■ TASK TO COMPLETE ■
Find "a 2026 Sycamore Grove Parking pass. The funds" below and begin at its line; stop after the line with "Paper Information". Output those lines exactly, without pictures.

■ WORKING DATA ■
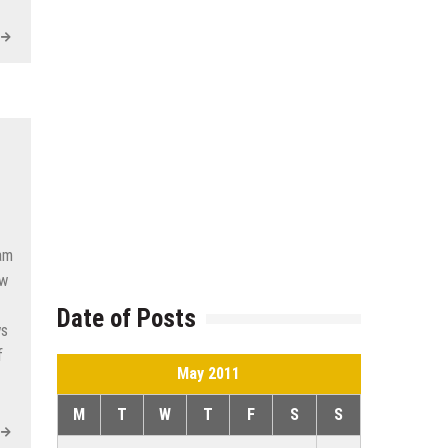
am
ew
Date of Posts
ws
f
May 2011
M
T
W
T
F
S
S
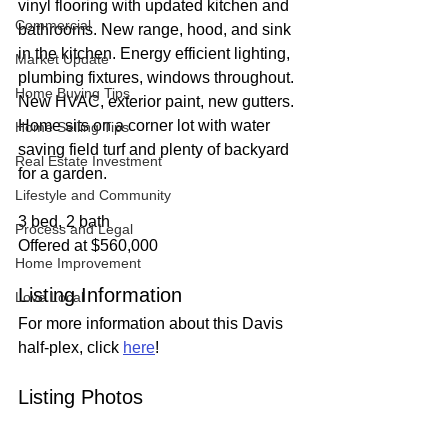
vinyl flooring with updated kitchen and 
Commercial
bathrooms. New range, hood, and sink 
in the kitchen. Energy efficient lighting, 
Market Update
plumbing fixtures, windows throughout. 
Home Buying Tips
New HVAC, exterior paint, new gutters. 
Home sits on a corner lot with water 
Home Selling Tips
saving field turf and plenty of backyard 
Real Estate Investment
for a garden.
Lifestyle and Community
3 bed, 2 bath
Process and Legal
Offered at $560,000
Home Improvement
Listing Information
Love Local
For more information about this Davis 
half-plex, click 
here
!
Listing Photos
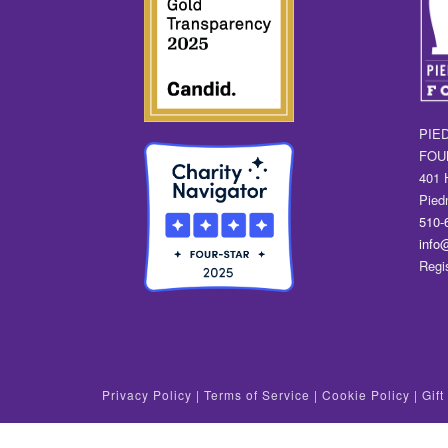
PIE
FOU
401 
Pied
510-
info
Regi
Privacy Policy
|
Terms of Service
|
Cookie Policy
|
Gif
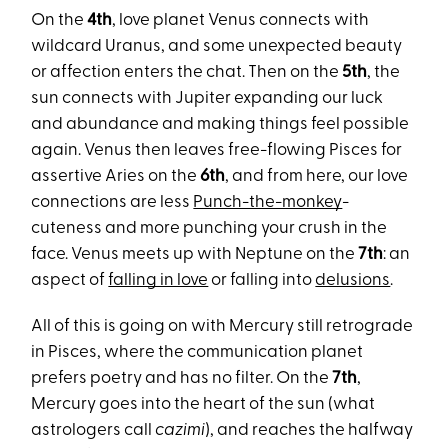
On the
4th
, love planet Venus connects with
wildcard Uranus, and some unexpected beauty
or affection enters the chat. Then on the
5th
, the
sun connects with Jupiter expanding our luck
and abundance and making things feel possible
again. Venus then leaves free-flowing Pisces for
assertive Aries on the
6th
, and from here, our love
connections are less
Punch-the-monkey
-
cuteness and more punching your crush in the
face. Venus meets up with Neptune on the
7th
: an
aspect of
falling in love
or falling into
delusions
.
All of this is going on with Mercury still retrograde
in Pisces, where the communication planet
prefers poetry and has no filter. On the
7th
,
Mercury goes into the heart of the sun (what
astrologers call
cazimi
), and reaches the halfway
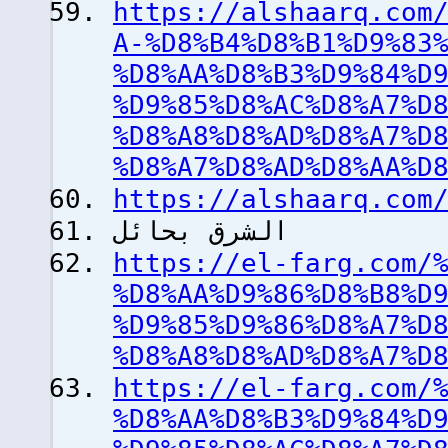
https://alshaarq.com
A-%D8%B4%D8%B1%D9%83
%D8%AA%D8%B3%D9%84%D
%D9%85%D8%AC%D8%A7%D
%D8%A8%D8%AD%D8%A7%D
%D8%A7%D8%AD%D8%AA%D
https://alshaarq.com
الشرق بحائل
https://el-farg.com/
%D8%AA%D9%86%D8%B8%D
%D9%85%D9%86%D8%A7%D
%D8%A8%D8%AD%D8%A7%D
https://el-farg.com/
%D8%AA%D8%B3%D9%84%D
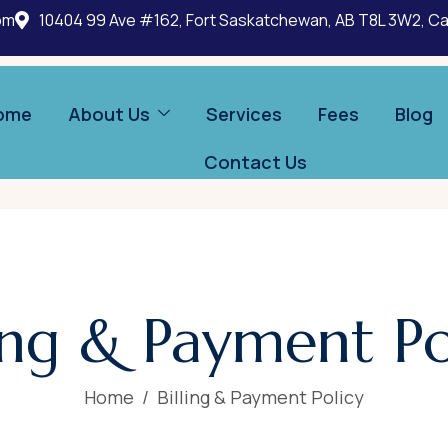
om
10404 99 Ave #162, Fort Saskatchewan, AB T8L 3W2, C
ome
About Us
Services
Fees
Blog
Contact Us
ling & Payment Po
Home
Billing & Payment Policy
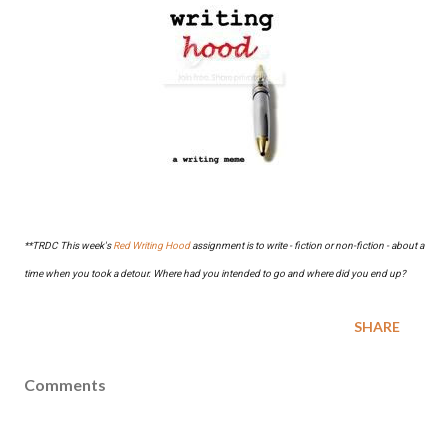
**TRDC This week's
Red Writing Hood
assignment is to write - fiction or non-fiction - about a
time when you took a detour. Where had you intended to go and where did you end up?
SHARE
Comments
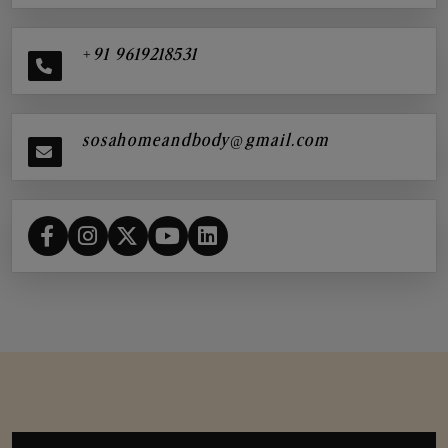
+91 9619218531
sosahomeandbody@gmail.com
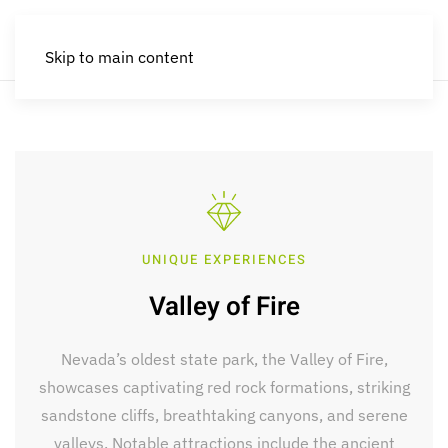
Skip to main content
UNIQUE EXPERIENCES
Valley of Fire
Nevada’s oldest state park, the Valley of Fire,
showcases captivating red rock formations, striking
sandstone cliffs, breathtaking canyons, and serene
valleys. Notable attractions include the ancient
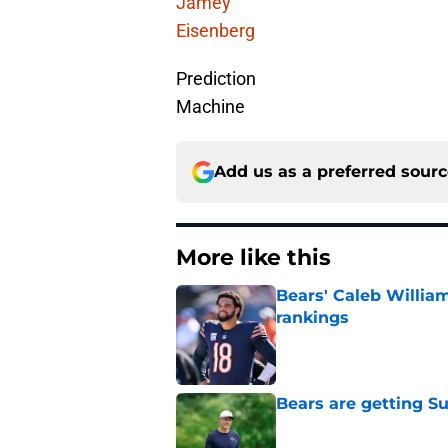
Jamey
Eisenberg
Prediction
Machine
Add us as a preferred sour
More like this
Bears' Caleb Willia
rankings
Published by on Invalid Dat
Bears are getting S
Published by on Invalid Dat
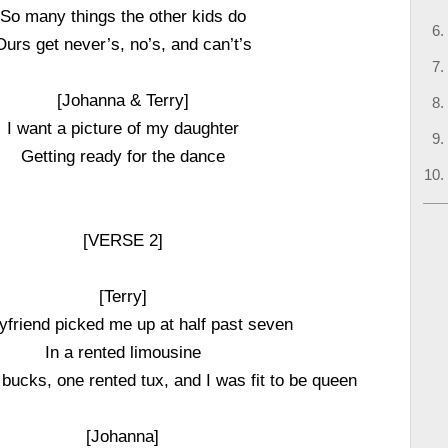
So many things the other kids do
Ours get never’s, no’s, and can’t’s
[Johanna & Terry]
I want a picture of my daughter
Getting ready for the dance
[VERSE 2]
[Terry]
friend picked me up at half past seven
In a rented limousine
bucks, one rented tux, and I was fit to be queen
[Johanna]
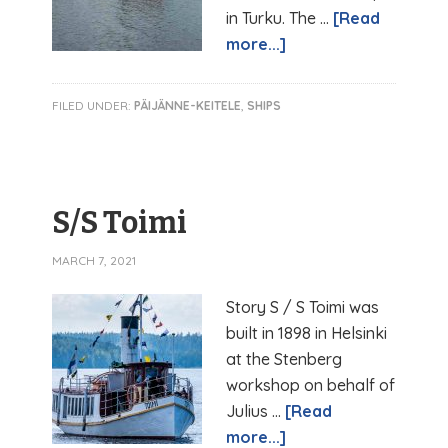
in Turku. The …
[Read
more...]
FILED UNDER:
PÄIJÄNNE-KEITELE
,
SHIPS
S/S Toimi
MARCH 7, 2021
Story S / S Toimi was
built in 1898 in Helsinki
at the Stenberg
workshop on behalf of
Julius …
[Read
more...]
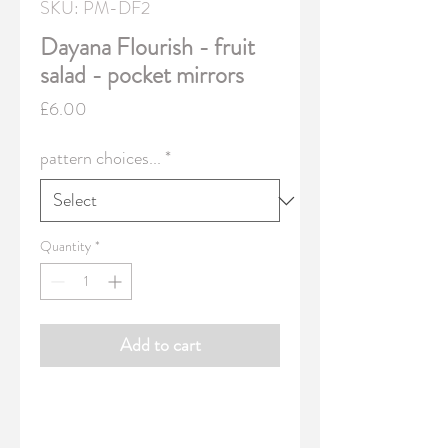
SKU: PM-DF2
Dayana Flourish - fruit
salad - pocket mirrors
Price
£6.00
pattern choices...
*
Quantity
*
Add to cart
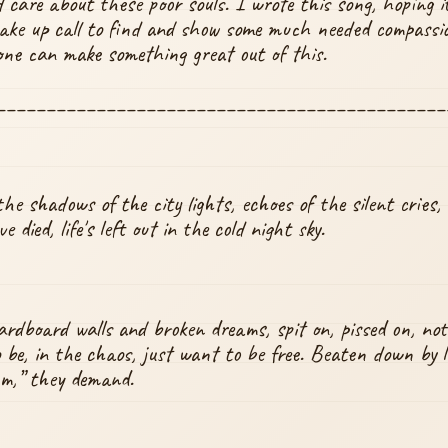
 care about these poor souls. I wrote this song, hoping i
ke up call to find and show some much needed compassion
ne can make something great out of this.
_____________________________________________
the shadows of the city lights, echoes of the silent cries,
 died, life's left out in the cold night sky.
ardboard walls and broken dreams, spit on, pissed on, not
o be, in the chaos, just want to be free. Beaten down by li
um,” they demand.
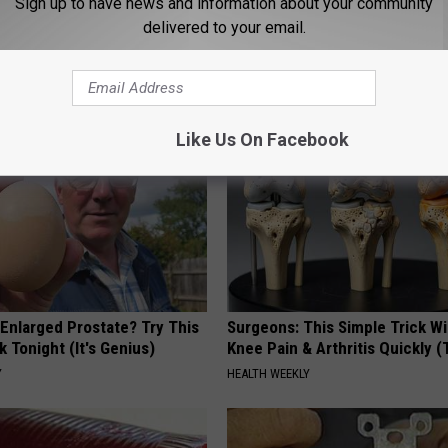
Sign up to have news and information about your community
rvice
,
Red Flag Warning
,
Weather
,
Wildfire
delivered to your email.
ming News
AROUND THE WEB
Like Us On Facebook
 Enlarged Prostate? Try This
Surgeons: This Simple Trick Wi
k Tonight (It's Genius)
Knee Pain & Arthritis Quickly (T
Y
HEALTH WEEKLY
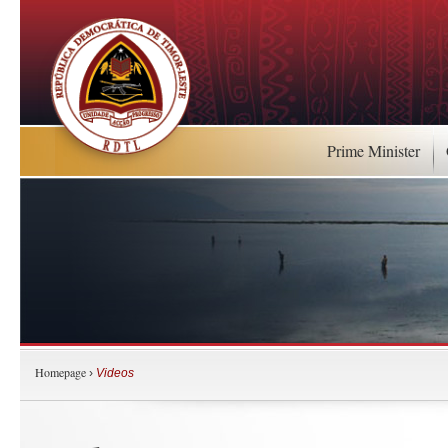
Prime Minister
Homepage
›
Videos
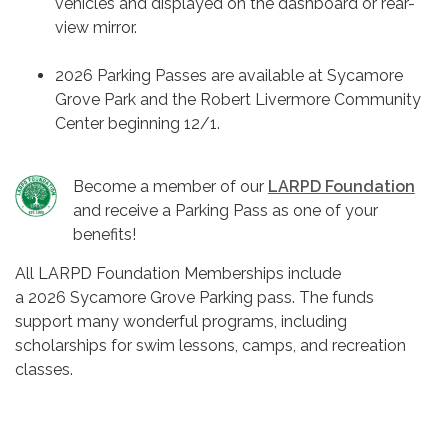
vehicles and displayed on the dashboard or rear-
view mirror.
2026 Parking Passes are available at Sycamore
Grove Park and the Robert Livermore Community
Center beginning 12/1.
Become a member of our
LARPD Foundation
and receive a Parking Pass as one of your
benefits!
All LARPD Foundation Memberships include
a 2026 Sycamore Grove Parking pass. The funds
support many wonderful programs, including
scholarships for swim lessons, camps, and recreation
classes.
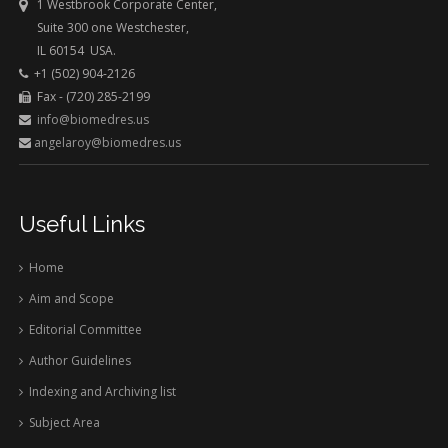
1 Westbrook Corporate Center,
Suite 300 one Westchester,
IL 60154 USA.
+1 (502) 904-2126
Fax - (720) 285-2199
info@biomedres.us
angelaroy@biomedres.us
Useful Links
Home
Aim and Scope
Editorial Committee
Author Guidelines
Indexing and Archiving list
Subject Area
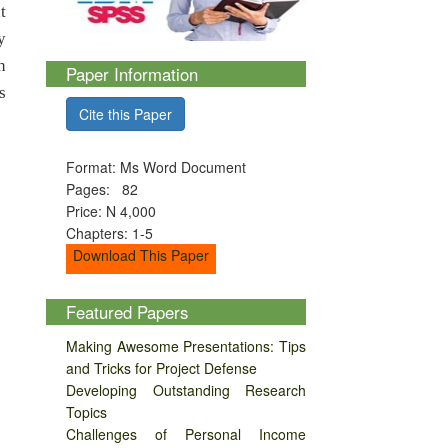
t
y
h
Paper Information
s
Cite this Paper
Format: Ms Word Document
Pages: 82
Price: N 4,000
Chapters: 1-5
Download This Paper
Featured Papers
Making Awesome Presentations: Tips
and Tricks for Project Defense
Developing Outstanding Research
Topics
Challenges of Personal Income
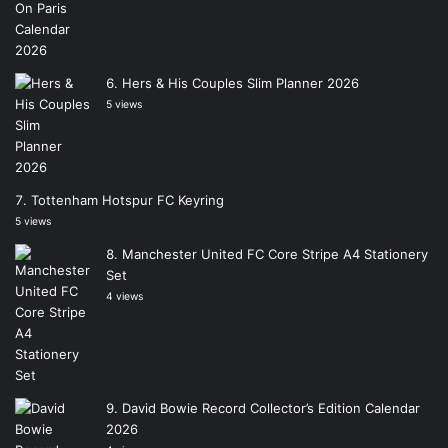
Hers & His Couples Slim Planner 2026
5 views
Tottenham Hotspur FC Keyring
5 views
Manchester United FC Core Stripe A4 Stationery
Set
4 views
David Bowie Record Collector’s Edition Calendar
2026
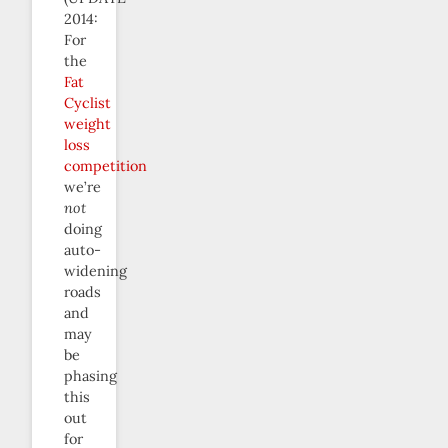
2014:
For
the
Fat
Cyclist
weight
loss
competition
we’re
not
doing
auto-
widening
roads
and
may
be
phasing
this
out
for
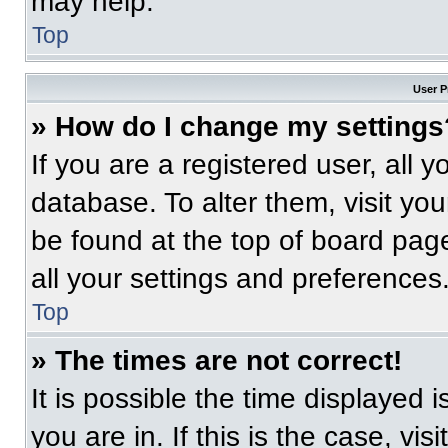
may help.
Top
User P
» How do I change my settings
If you are a registered user, all 
database. To alter them, visit you
be found at the top of board pag
all your settings and preferences
Top
» The times are not correct!
It is possible the time displayed 
you are in. If this is the case, v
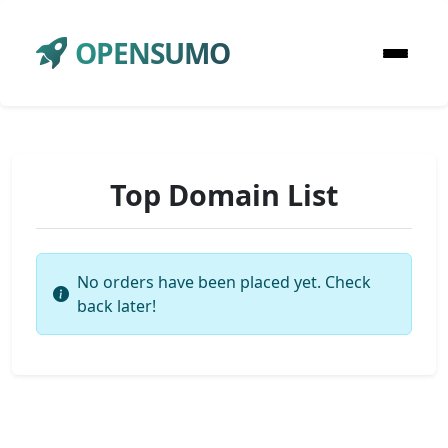
OPENSUMO
Top Domain List
No orders have been placed yet. Check
back later!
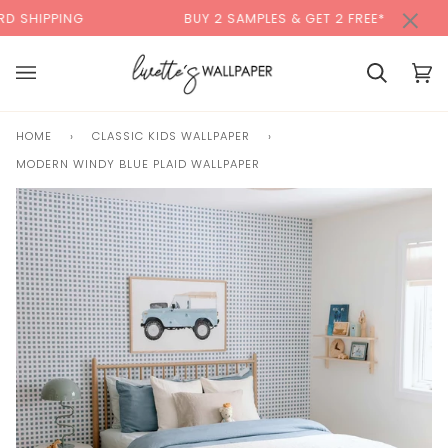
Skip
×
00:00
NG
BUY 2 SAMPLES & GET 2 FREE*
BACK
to
content
Cart
Cart
(0)
HOME
›
CLASSIC KIDS WALLPAPER
›
MODERN WINDY BLUE PLAID WALLPAPER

■ WRITTEN ANSWER ■
a 2026 Sycamore Grove Parking pass. The funds
support many wonderful programs, including
scholarships for swim lessons, camps, and recreation
classes.
1 Westbrook Corporate Center,
Suite 300 one Westchester,
IL 60154 USA.
+1 (502) 904-2126
Fax - (720) 285-2199
info@biomedres.us
angelaroy@biomedres.us
Useful Links
Home
Aim and Scope
Editorial Committee
Author Guidelines
Indexing and Archiving list
Subject Area
t
y
h
Paper Information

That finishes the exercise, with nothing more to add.